Umat Hindu di Bali percaya bahwa Hari Raya Kuningan adalah hari ketika nenek moyang mereka kembali ke surga setelah mengunjungi bumi pada perayaan Galungan.
Mereka memberikan persembahan atau sesajen untuk diberikan kepada leluhur pada hari perpisahan mereka. Sesajiannya berupa nasi yang sudah menguning (itu sebabnya disebut Kuningan) yang diletakkan di dalam “mangkuk” kecil yang terbuat dari daun kelapa.
Mangkuk-mangkuk itu lalu dihiasi dengan sosok-sosok kecil wayang kulit yang melambangkan bidadari yang membawa kebahagiaan dan kekayaan ke bumi.

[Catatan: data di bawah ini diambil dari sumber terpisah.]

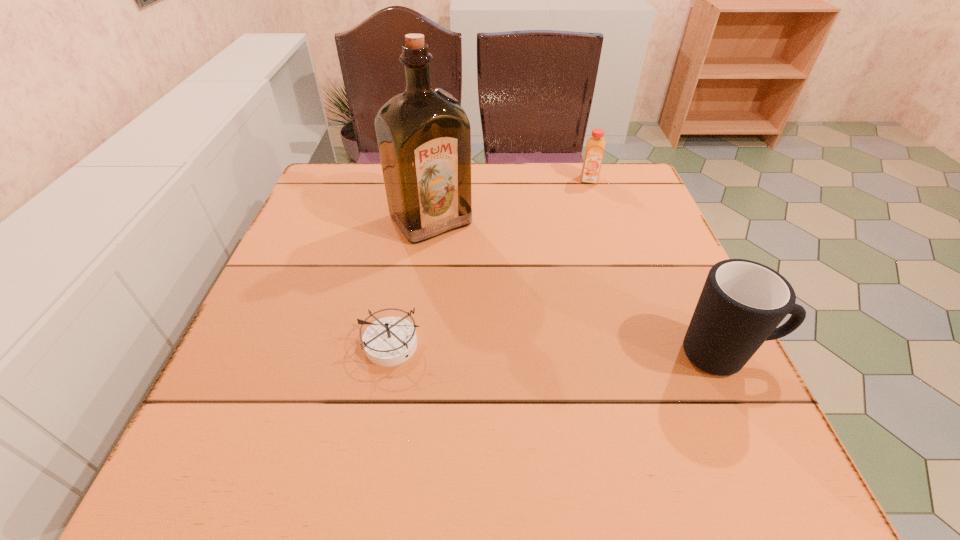 Locate an element on the screen. the shortest object is located at coordinates (389, 341).

The image size is (960, 540). I want to click on the second tallest object, so click(742, 302).

Locate an element on the screen. The image size is (960, 540). the rightmost object is located at coordinates (742, 302).

Where is `liquor`? The image size is (960, 540). liquor is located at coordinates (424, 137).

Identify the location of the tallest object. (424, 137).

The width and height of the screenshot is (960, 540). I want to click on orange juice, so click(x=595, y=145).

This screenshot has height=540, width=960. In order to click on the second shortest object in this screenshot , I will do `click(595, 145)`.

Locate an element on the screen. free region located 0.060m on the right of the shortest object is located at coordinates (456, 345).

What are the coordinates of `vacant position located on the label of the liquor` in the screenshot? It's located at (468, 265).

Where is `vacant space located on the label of the liquor`? The height and width of the screenshot is (540, 960). vacant space located on the label of the liquor is located at coordinates (483, 281). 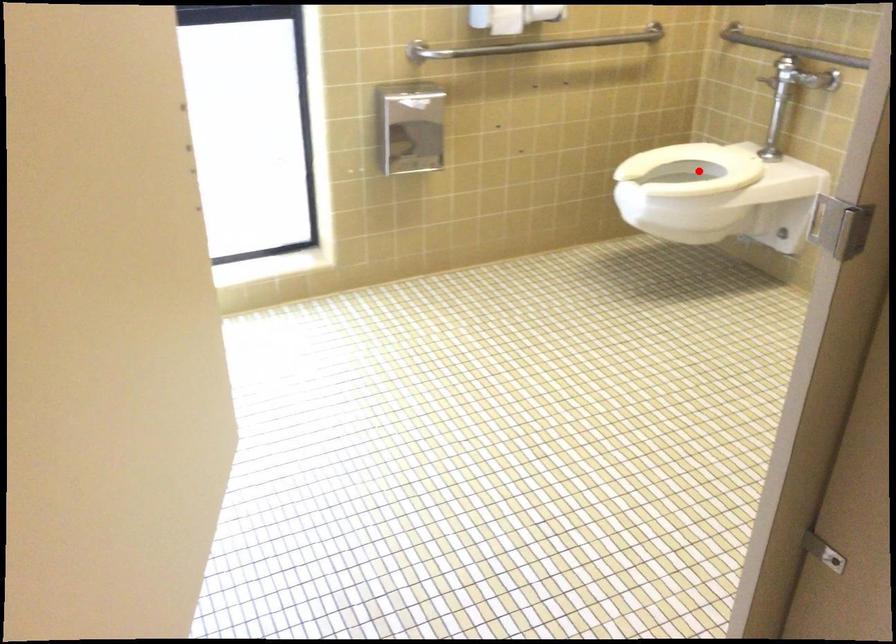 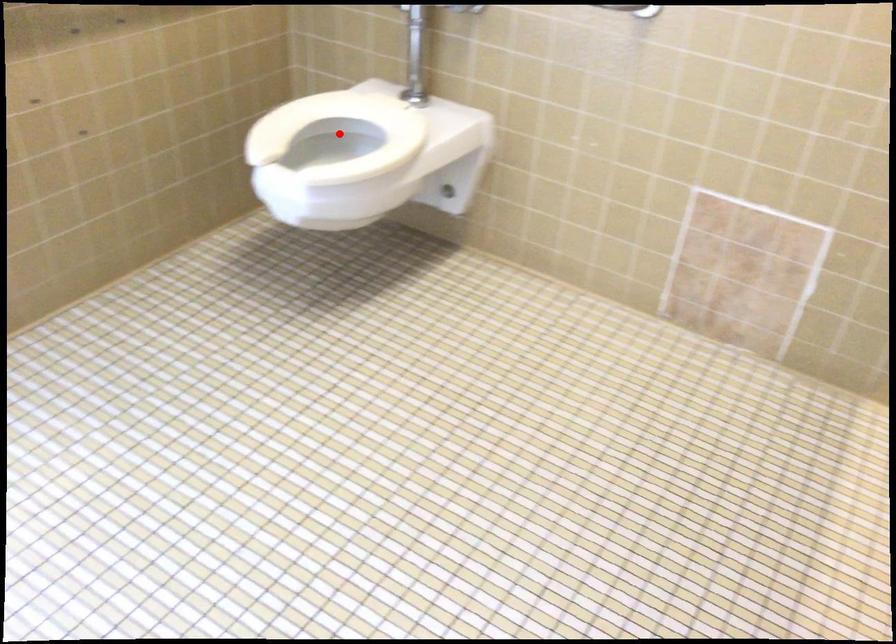 I am providing you with two images of the same scene from different viewpoints. A red point is marked on the first image and another point is marked on the second image. Do the highlighted points in image1 and image2 indicate the same real-world spot?

Yes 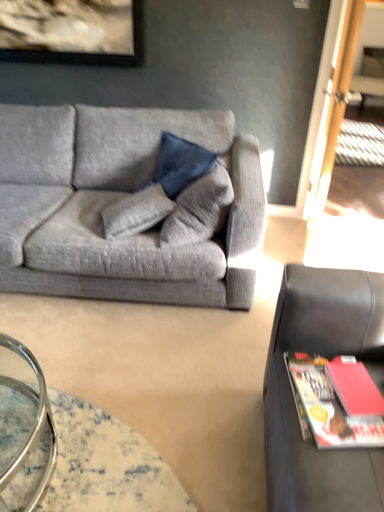 Question: Relative to textured gray couch at left, which is counted as the second studio couch, starting from the right, is black leather studio couch at right, positioned as the first studio couch in front-to-back order, in front or behind?

Choices:
 (A) front
 (B) behind

Answer: (A)

Question: Does point (281, 304) appear closer or farther from the camera than point (51, 151)?

Choices:
 (A) closer
 (B) farther

Answer: (A)

Question: Based on their relative distances, which object is nearer to the matte red book at lower right?

Choices:
 (A) black leather studio couch at right, positioned as the first studio couch in front-to-back order
 (B) textured gray couch at left, which is counted as the second studio couch, starting from the right
 (C) translucent glass table at lower left
 (D) red matte magazine at right

Answer: (D)

Question: Which object is the closest to the translucent glass table at lower left?

Choices:
 (A) matte red book at lower right
 (B) textured gray couch at left, the 2th studio couch when ordered from front to back
 (C) red matte magazine at right
 (D) black leather studio couch at right, which appears as the second studio couch when viewed from the back

Answer: (D) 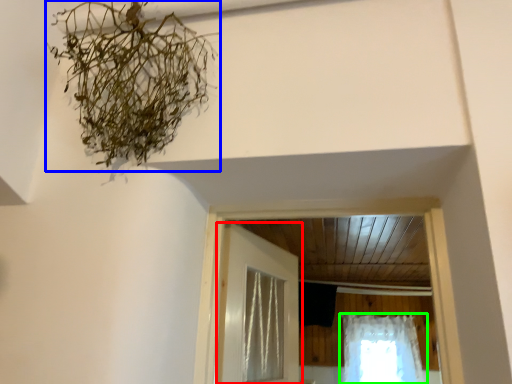 Question: Which is nearer to the door (highlighted by a red box)? plant (highlighted by a blue box) or curtain (highlighted by a green box).

Choices:
 (A) plant
 (B) curtain

Answer: (A) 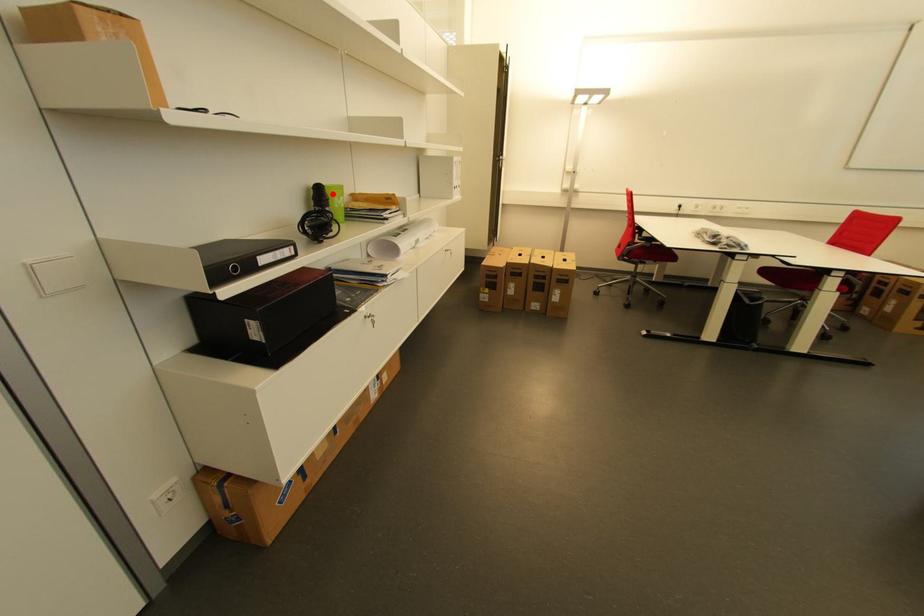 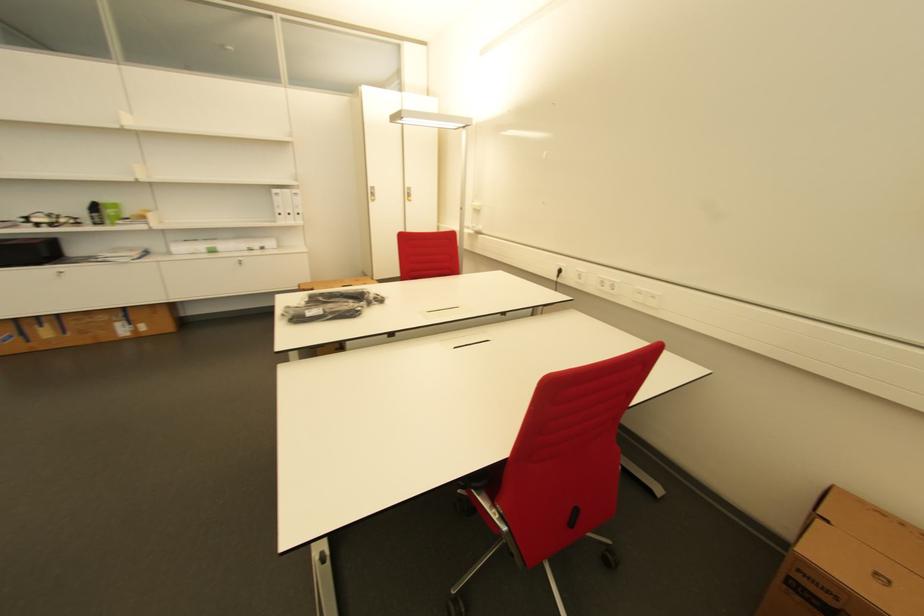 Find the pixel in the second image that matches the highlighted location in the first image.

(104, 208) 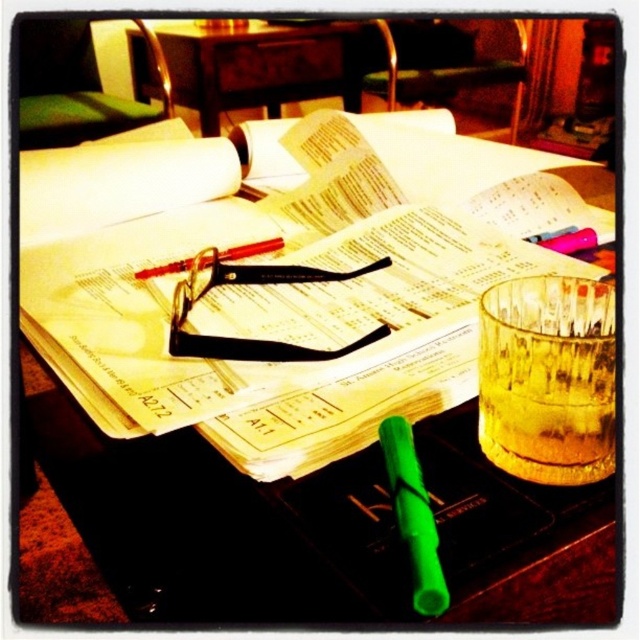 You are organizing a study session and need to place a new book on the desk. Considering the space between the translucent glass cup at center and the wooden table at center, will the book fit vertically without toppling over?

The translucent glass cup at center is shorter than the wooden table at center, so placing the book vertically between them should be stable as the cup won not interfere with the book height.

You are organizing the desk items. You need to move the green matte pencil at center to the front so it can be easily accessed. Is the pencil currently in front of or behind the black plastic glasses at center?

Persembahan umum lainnya berupa biji-bijian, ikan, dan buah-buahan seperti pepaya dan mentimun.
Nasi kuning adalah simbol rasa terima kasih manusia kepada Tuhan atas semua kehidupan, kegembiraan, kekayaan, kesehatan, dan kemakmuran yang diberikan.
Penduduk lokal Bali mempersiapkan Galungan dengan membuat batang bambu bunga—yang disebut penjor—dan menyiapkan makanan tradisional dan bahkan mengorbankan babi utuh.
Pada Hari Raya Kuningan kamu juga bisa melihat hiasan tamiang dan endongan tergantung di luar rumah dan pura.
Tamiang berarti perisai, yang mewakili perlindungan, pertahanan, dan siklus dunia. Ini berfungsi sebagai pengingat karma bagi manusia, dan bahwa mereka harus melindungi diri dari perilaku buruk.
Sedangkan endongan berarti kantong bekal. Hiasan ini terbuat dari daun kelapa dan berbentuk seperti tas atau saku. Orang Bali memasukkan berbagai benda seperti biji-bijian, buah-buahan, umbi-umbian di dalam endongan.
Beberapa orang melihatnya sebagai simbol persediaan makanan untuk perjalanan nenek moyang dari bumi ke surga. Dari segi spiritual, endongan merupakan bekal hakiki yang harus dimiliki oleh setiap manusia yang berilmu dan berbakti.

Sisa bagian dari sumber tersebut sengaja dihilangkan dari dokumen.